START Exercise data
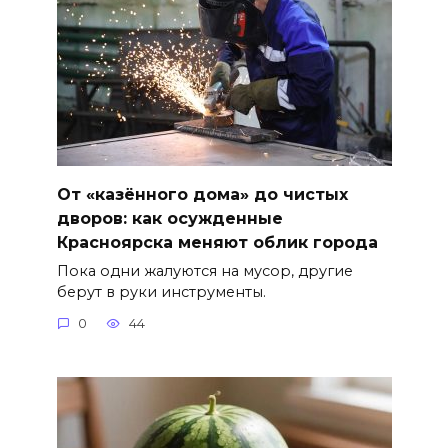
От «казённого дома» до чистых
дворов: как осужденные
Красноярска меняют облик города
Пока одни жалуются на мусор, другие
берут в руки инструменты.
0
44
END Exercise data
**Work to be completed**
Only text belongs in the copy: repeat each line of the data exactly and leave out the pictures.

**Result of this task**
От «казённого дома» до чистых
дворов: как осужденные
Красноярска меняют облик города
Пока одни жалуются на мусор, другие
берут в руки инструменты.
0
44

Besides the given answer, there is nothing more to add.